● **DIRECTIONS**
How many lines of these entries include the string "Истока"? State the number alone.

[STUDY MATERIAL — start]

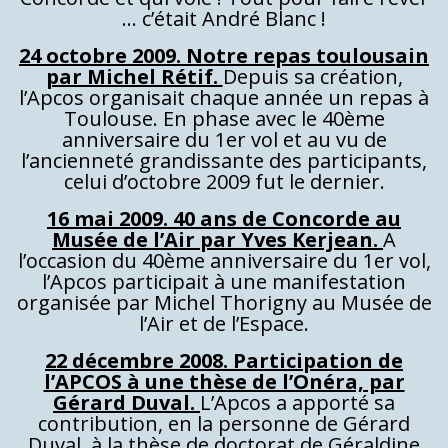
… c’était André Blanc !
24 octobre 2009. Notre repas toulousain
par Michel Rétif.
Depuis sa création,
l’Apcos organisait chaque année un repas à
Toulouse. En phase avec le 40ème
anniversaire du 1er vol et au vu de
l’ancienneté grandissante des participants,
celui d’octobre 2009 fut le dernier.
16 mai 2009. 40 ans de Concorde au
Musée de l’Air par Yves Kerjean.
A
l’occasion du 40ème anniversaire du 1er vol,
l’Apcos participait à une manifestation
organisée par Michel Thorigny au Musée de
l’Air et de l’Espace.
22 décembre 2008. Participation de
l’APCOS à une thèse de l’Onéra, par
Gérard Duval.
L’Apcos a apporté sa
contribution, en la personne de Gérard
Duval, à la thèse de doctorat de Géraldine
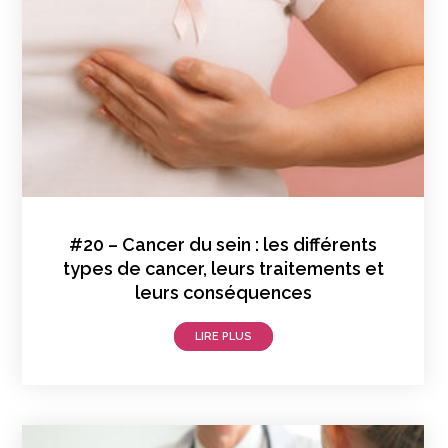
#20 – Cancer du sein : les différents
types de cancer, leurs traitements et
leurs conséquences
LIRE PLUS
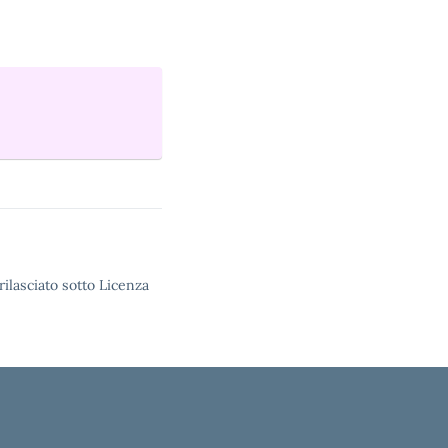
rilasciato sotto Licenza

[STUDY MATERIAL — finish]
[STUDY MATERIAL — start]

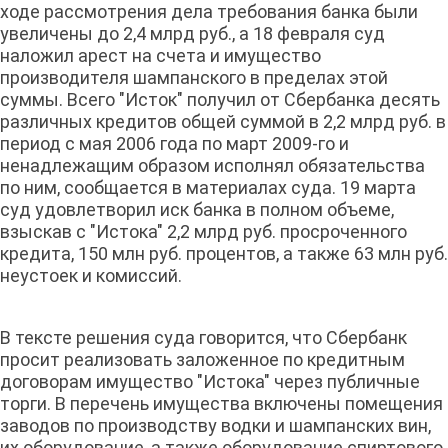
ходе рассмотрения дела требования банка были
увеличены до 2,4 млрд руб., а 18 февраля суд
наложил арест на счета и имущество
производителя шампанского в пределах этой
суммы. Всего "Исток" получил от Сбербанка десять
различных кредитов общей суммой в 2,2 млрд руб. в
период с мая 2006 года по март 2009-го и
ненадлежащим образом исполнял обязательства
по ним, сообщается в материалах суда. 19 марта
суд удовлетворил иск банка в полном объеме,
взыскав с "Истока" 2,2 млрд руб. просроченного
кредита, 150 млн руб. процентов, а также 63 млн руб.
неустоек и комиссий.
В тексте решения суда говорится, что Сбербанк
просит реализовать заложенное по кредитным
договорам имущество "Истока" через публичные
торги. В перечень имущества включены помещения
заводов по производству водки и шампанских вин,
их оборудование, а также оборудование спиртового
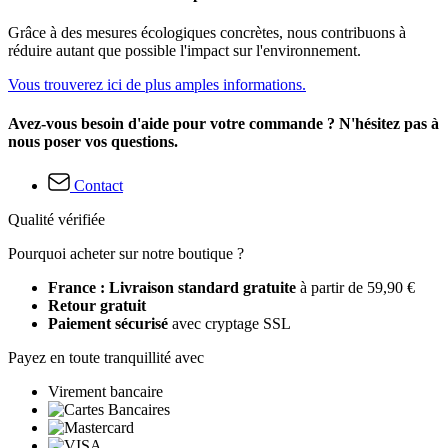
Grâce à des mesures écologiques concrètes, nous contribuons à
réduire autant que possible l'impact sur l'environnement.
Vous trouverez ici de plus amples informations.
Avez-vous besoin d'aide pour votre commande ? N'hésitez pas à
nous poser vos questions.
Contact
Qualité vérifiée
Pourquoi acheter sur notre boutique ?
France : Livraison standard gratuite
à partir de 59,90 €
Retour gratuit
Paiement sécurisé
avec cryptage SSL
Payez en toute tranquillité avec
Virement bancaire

[STUDY MATERIAL — finish]
[STUDY MATERIAL — start]

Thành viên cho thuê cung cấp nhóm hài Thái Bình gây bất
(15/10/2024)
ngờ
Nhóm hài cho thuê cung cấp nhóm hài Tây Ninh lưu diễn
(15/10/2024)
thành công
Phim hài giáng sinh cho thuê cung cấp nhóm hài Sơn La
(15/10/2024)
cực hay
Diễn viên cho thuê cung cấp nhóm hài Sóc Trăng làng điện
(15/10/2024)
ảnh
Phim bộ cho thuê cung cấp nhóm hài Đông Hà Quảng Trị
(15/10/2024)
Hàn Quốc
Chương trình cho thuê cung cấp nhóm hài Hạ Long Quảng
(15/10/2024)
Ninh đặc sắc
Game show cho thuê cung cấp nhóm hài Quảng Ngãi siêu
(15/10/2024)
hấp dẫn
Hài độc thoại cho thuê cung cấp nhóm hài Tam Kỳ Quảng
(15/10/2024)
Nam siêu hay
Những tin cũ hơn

[STUDY MATERIAL — finish]

● **RESPONSE TO THIS EXERCISE**
2